# Natural Language Processing - Pitchfork Music Reviews

I will be using NLP techniques, both regression and classification, to see if music reviews can be used to determine the review score or music genre. Before starting this I need to build a web scraper to obtain the required data.

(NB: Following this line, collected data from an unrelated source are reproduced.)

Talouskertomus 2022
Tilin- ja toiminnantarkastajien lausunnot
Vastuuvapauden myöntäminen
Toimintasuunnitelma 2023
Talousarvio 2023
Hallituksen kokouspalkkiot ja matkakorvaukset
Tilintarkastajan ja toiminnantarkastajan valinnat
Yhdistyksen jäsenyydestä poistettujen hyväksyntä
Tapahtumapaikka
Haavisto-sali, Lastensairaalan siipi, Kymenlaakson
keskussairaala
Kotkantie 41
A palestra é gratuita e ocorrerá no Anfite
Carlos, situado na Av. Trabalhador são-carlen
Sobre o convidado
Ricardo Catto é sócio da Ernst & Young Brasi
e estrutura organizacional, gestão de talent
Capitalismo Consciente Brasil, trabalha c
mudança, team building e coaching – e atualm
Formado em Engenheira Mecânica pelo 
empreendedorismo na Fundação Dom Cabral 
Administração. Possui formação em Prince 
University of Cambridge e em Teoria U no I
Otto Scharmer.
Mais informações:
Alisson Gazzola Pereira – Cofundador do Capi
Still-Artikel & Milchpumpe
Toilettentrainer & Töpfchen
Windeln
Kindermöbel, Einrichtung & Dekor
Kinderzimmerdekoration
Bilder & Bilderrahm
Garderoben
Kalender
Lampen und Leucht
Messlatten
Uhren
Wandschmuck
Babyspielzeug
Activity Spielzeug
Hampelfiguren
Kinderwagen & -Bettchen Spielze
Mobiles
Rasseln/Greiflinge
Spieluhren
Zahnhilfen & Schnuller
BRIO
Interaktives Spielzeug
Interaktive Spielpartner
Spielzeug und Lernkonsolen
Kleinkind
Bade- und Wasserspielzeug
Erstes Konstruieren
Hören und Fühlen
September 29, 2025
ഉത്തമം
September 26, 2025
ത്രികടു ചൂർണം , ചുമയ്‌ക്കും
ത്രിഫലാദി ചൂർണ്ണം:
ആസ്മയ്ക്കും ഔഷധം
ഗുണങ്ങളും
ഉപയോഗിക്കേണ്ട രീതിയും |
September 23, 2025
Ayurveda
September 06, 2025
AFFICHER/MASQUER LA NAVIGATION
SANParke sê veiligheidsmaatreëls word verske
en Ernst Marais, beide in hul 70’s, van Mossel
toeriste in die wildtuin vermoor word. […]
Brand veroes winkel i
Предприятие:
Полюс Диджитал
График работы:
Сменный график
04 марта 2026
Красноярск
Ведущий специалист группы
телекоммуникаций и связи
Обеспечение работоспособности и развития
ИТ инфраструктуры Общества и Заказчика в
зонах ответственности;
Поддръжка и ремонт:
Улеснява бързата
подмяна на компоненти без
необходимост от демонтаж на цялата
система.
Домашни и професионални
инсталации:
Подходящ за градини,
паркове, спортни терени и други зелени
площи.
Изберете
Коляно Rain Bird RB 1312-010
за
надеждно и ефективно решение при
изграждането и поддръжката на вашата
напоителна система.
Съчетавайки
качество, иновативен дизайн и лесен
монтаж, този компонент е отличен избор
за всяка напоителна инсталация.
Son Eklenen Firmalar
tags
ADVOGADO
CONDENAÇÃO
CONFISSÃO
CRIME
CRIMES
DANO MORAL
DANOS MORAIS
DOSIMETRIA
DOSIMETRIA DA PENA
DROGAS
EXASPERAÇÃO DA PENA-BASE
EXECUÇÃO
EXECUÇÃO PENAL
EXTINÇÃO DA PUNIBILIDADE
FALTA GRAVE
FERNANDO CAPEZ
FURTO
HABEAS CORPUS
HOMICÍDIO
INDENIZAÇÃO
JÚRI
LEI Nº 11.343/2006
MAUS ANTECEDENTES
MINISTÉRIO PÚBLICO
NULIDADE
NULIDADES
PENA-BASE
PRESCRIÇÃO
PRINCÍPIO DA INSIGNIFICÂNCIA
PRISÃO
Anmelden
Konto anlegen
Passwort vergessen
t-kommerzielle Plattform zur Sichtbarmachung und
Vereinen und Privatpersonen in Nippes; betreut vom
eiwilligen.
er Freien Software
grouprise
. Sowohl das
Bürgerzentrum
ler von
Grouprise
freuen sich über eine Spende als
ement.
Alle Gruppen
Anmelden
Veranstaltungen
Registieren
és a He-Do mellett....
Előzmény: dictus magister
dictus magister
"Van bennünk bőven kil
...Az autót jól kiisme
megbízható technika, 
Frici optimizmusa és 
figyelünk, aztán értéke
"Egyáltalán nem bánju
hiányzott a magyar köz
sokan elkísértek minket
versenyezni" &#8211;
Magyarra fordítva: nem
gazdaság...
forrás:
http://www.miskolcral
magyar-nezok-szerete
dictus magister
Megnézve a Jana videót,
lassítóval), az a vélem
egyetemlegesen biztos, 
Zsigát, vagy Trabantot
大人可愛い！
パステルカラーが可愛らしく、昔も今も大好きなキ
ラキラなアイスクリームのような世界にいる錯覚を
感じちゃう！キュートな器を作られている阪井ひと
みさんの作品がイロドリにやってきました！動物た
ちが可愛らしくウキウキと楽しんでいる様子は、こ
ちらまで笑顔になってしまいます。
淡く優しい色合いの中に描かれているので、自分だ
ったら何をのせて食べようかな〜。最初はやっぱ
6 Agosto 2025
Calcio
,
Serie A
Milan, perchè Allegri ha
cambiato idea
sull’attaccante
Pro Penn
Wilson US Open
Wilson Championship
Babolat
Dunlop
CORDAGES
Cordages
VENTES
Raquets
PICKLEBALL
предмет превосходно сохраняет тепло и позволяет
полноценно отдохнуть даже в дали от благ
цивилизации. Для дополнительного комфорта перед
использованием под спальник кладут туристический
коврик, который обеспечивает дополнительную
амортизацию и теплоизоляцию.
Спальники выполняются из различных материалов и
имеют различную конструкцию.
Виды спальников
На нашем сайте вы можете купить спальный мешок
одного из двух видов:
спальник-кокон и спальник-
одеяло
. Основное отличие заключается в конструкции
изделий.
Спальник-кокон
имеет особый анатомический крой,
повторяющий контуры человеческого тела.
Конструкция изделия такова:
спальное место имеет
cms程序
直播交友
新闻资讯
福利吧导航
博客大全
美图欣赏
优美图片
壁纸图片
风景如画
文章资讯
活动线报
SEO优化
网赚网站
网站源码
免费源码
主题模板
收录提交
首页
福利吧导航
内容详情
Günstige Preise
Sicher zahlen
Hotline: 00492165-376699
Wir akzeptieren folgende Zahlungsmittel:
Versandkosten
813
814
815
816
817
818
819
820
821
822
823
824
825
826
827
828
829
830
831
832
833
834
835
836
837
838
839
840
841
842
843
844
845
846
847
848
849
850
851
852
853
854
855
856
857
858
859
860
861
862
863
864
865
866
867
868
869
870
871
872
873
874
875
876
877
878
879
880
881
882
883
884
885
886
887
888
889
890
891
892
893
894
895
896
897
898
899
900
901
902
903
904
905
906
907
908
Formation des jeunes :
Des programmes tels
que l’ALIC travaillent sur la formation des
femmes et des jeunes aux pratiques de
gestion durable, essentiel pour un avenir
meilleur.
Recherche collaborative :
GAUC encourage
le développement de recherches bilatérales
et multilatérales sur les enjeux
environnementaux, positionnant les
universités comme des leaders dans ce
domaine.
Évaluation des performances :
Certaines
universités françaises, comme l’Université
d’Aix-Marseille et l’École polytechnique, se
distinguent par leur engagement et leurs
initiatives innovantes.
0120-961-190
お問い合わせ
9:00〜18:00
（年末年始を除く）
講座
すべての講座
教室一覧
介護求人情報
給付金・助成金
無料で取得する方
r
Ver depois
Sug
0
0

### Pitchfork Webscraper Build

In [1]:
import requests
import random
from bs4 import BeautifulSoup
import pandas as pd
import re
import time


# list of user agents to resolve 403 forbidden error
userAgents = ['Mozilla/5.0 (Macintosh; Intel Mac OS X 10_15_7) AppleWebKit/605.1.15 (KHTML, like Gecko) Version/16.6 Safari/605.1.1',
              'Mozilla/5.0 (Macintosh; Intel Mac OS X 10_15_7) AppleWebKit/605.1.15 (KHTML, like Gecko) Version/17.2.1 Safari/605.1.1',
              'Mozilla/5.0 (Macintosh; Intel Mac OS X 10_15_7) AppleWebKit/605.1.15 (KHTML, like Gecko) Version/16.3 Safari/605.1.1',
              'Mozilla/5.0 (Windows NT 10.0; Win64; x64) AppleWebKit/537.36 (KHTML, like Gecko) Chrome/120.0.0.0 Safari/537.3',
              'Mozilla/5.0 (Windows NT 10.0; Win64; x64) AppleWebKit/537.36 (KHTML, like Gecko) Chrome/109.0.0.0 Safari/537.3']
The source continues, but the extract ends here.